## [PROBLEM DETAILS]
The pictures stay out. Please retype every line below exactly.

::: MATERIAL PROVIDED :::

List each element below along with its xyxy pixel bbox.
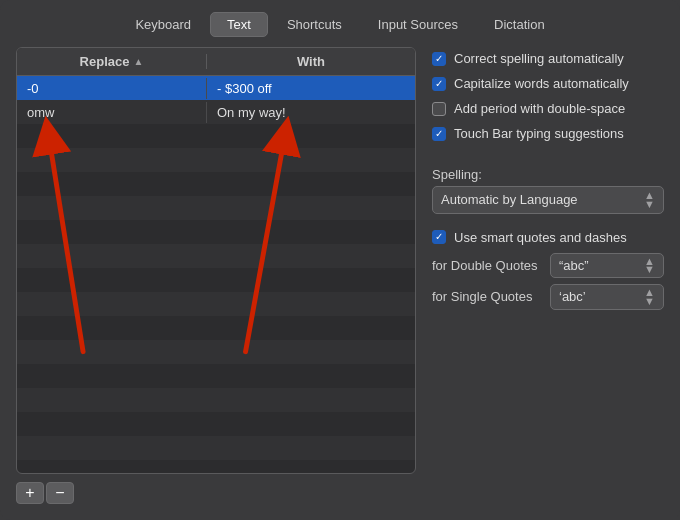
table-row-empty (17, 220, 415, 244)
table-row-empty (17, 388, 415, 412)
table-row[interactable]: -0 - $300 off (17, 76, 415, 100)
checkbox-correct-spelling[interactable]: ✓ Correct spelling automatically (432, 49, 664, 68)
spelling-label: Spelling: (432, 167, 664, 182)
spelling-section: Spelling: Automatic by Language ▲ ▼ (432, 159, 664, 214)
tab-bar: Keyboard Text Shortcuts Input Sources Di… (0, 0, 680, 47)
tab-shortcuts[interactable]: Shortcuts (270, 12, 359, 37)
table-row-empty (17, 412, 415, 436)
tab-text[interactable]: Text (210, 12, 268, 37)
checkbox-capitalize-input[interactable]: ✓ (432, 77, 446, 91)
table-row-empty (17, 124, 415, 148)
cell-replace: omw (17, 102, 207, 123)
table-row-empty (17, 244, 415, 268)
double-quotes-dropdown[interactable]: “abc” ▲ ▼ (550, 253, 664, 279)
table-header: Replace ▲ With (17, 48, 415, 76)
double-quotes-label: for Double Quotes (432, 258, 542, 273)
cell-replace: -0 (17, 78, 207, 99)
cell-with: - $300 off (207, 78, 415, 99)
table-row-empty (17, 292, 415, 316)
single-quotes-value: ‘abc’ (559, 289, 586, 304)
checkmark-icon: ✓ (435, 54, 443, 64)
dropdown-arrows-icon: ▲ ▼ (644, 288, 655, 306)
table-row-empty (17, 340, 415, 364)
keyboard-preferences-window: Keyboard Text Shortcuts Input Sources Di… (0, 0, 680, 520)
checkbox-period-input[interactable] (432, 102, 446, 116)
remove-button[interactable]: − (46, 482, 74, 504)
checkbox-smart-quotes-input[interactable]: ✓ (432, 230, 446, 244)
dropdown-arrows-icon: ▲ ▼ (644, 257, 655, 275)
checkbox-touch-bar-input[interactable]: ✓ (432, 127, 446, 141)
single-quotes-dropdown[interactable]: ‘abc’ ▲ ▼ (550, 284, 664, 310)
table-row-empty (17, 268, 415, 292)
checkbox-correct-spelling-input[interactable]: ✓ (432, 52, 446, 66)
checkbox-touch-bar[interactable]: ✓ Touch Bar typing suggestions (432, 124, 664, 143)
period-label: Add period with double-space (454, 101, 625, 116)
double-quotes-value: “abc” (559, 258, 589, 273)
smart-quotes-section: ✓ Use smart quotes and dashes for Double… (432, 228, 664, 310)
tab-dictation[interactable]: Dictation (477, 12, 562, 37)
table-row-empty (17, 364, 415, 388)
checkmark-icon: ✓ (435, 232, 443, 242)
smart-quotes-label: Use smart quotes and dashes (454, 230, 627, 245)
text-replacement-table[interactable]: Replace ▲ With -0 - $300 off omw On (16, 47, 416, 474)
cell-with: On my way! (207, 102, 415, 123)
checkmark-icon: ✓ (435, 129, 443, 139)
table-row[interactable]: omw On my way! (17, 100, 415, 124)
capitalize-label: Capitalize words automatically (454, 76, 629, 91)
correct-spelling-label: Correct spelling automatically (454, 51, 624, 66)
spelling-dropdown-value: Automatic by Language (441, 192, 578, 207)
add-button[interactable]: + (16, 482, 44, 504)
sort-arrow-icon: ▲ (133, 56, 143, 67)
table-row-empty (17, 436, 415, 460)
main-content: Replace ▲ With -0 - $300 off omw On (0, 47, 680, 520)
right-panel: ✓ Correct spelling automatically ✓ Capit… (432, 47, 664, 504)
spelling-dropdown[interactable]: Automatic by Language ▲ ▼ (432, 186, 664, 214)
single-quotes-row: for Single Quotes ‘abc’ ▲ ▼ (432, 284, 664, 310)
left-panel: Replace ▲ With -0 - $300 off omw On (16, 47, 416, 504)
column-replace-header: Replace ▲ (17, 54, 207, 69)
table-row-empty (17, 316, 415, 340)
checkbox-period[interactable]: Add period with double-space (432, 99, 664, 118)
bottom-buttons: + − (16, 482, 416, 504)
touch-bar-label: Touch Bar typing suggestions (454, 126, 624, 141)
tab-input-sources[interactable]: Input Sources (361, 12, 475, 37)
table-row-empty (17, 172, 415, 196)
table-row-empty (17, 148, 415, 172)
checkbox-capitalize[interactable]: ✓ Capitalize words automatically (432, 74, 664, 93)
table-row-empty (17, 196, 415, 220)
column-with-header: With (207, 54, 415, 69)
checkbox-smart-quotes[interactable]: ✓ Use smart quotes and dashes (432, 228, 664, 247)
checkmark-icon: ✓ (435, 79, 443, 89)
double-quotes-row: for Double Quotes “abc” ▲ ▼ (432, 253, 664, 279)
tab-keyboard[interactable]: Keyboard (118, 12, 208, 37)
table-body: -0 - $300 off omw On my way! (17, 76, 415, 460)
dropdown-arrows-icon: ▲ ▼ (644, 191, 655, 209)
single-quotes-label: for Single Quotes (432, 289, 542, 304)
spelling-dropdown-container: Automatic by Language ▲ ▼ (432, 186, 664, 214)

:::

## [OUTPUT OF THE EXERCISE]
List each element below along with its xyxy pixel bbox.
table-row-empty (17, 220, 415, 244)
table-row-empty (17, 388, 415, 412)
table-row[interactable]: -0 - $300 off (17, 76, 415, 100)
checkbox-correct-spelling[interactable]: ✓ Correct spelling automatically (432, 49, 664, 68)
spelling-label: Spelling: (432, 167, 664, 182)
spelling-section: Spelling: Automatic by Language ▲ ▼ (432, 159, 664, 214)
tab-bar: Keyboard Text Shortcuts Input Sources Di… (0, 0, 680, 47)
tab-shortcuts[interactable]: Shortcuts (270, 12, 359, 37)
table-row-empty (17, 412, 415, 436)
tab-text[interactable]: Text (210, 12, 268, 37)
checkbox-capitalize-input[interactable]: ✓ (432, 77, 446, 91)
table-row-empty (17, 124, 415, 148)
cell-replace: omw (17, 102, 207, 123)
table-row-empty (17, 244, 415, 268)
double-quotes-dropdown[interactable]: “abc” ▲ ▼ (550, 253, 664, 279)
table-header: Replace ▲ With (17, 48, 415, 76)
double-quotes-label: for Double Quotes (432, 258, 542, 273)
cell-replace: -0 (17, 78, 207, 99)
cell-with: - $300 off (207, 78, 415, 99)
table-row-empty (17, 292, 415, 316)
single-quotes-value: ‘abc’ (559, 289, 586, 304)
checkmark-icon: ✓ (435, 54, 443, 64)
dropdown-arrows-icon: ▲ ▼ (644, 288, 655, 306)
table-row-empty (17, 340, 415, 364)
keyboard-preferences-window: Keyboard Text Shortcuts Input Sources Di… (0, 0, 680, 520)
checkbox-period-input[interactable] (432, 102, 446, 116)
remove-button[interactable]: − (46, 482, 74, 504)
checkbox-smart-quotes-input[interactable]: ✓ (432, 230, 446, 244)
dropdown-arrows-icon: ▲ ▼ (644, 257, 655, 275)
checkbox-touch-bar-input[interactable]: ✓ (432, 127, 446, 141)
single-quotes-dropdown[interactable]: ‘abc’ ▲ ▼ (550, 284, 664, 310)
table-row-empty (17, 268, 415, 292)
checkbox-correct-spelling-input[interactable]: ✓ (432, 52, 446, 66)
checkbox-touch-bar[interactable]: ✓ Touch Bar typing suggestions (432, 124, 664, 143)
period-label: Add period with double-space (454, 101, 625, 116)
double-quotes-value: “abc” (559, 258, 589, 273)
smart-quotes-section: ✓ Use smart quotes and dashes for Double… (432, 228, 664, 310)
tab-dictation[interactable]: Dictation (477, 12, 562, 37)
table-row-empty (17, 364, 415, 388)
checkmark-icon: ✓ (435, 232, 443, 242)
smart-quotes-label: Use smart quotes and dashes (454, 230, 627, 245)
text-replacement-table[interactable]: Replace ▲ With -0 - $300 off omw On (16, 47, 416, 474)
cell-with: On my way! (207, 102, 415, 123)
checkmark-icon: ✓ (435, 129, 443, 139)
table-row[interactable]: omw On my way! (17, 100, 415, 124)
capitalize-label: Capitalize words automatically (454, 76, 629, 91)
correct-spelling-label: Correct spelling automatically (454, 51, 624, 66)
spelling-dropdown-value: Automatic by Language (441, 192, 578, 207)
add-button[interactable]: + (16, 482, 44, 504)
sort-arrow-icon: ▲ (133, 56, 143, 67)
table-row-empty (17, 436, 415, 460)
main-content: Replace ▲ With -0 - $300 off omw On (0, 47, 680, 520)
right-panel: ✓ Correct spelling automatically ✓ Capit… (432, 47, 664, 504)
spelling-dropdown[interactable]: Automatic by Language ▲ ▼ (432, 186, 664, 214)
single-quotes-row: for Single Quotes ‘abc’ ▲ ▼ (432, 284, 664, 310)
left-panel: Replace ▲ With -0 - $300 off omw On (16, 47, 416, 504)
column-replace-header: Replace ▲ (17, 54, 207, 69)
table-row-empty (17, 316, 415, 340)
checkbox-period[interactable]: Add period with double-space (432, 99, 664, 118)
bottom-buttons: + − (16, 482, 416, 504)
touch-bar-label: Touch Bar typing suggestions (454, 126, 624, 141)
tab-input-sources[interactable]: Input Sources (361, 12, 475, 37)
table-row-empty (17, 172, 415, 196)
table-row-empty (17, 148, 415, 172)
checkbox-capitalize[interactable]: ✓ Capitalize words automatically (432, 74, 664, 93)
table-row-empty (17, 196, 415, 220)
column-with-header: With (207, 54, 415, 69)
checkbox-smart-quotes[interactable]: ✓ Use smart quotes and dashes (432, 228, 664, 247)
checkmark-icon: ✓ (435, 79, 443, 89)
double-quotes-row: for Double Quotes “abc” ▲ ▼ (432, 253, 664, 279)
tab-keyboard[interactable]: Keyboard (118, 12, 208, 37)
table-body: -0 - $300 off omw On my way! (17, 76, 415, 460)
dropdown-arrows-icon: ▲ ▼ (644, 191, 655, 209)
single-quotes-label: for Single Quotes (432, 289, 542, 304)
spelling-dropdown-container: Automatic by Language ▲ ▼ (432, 186, 664, 214)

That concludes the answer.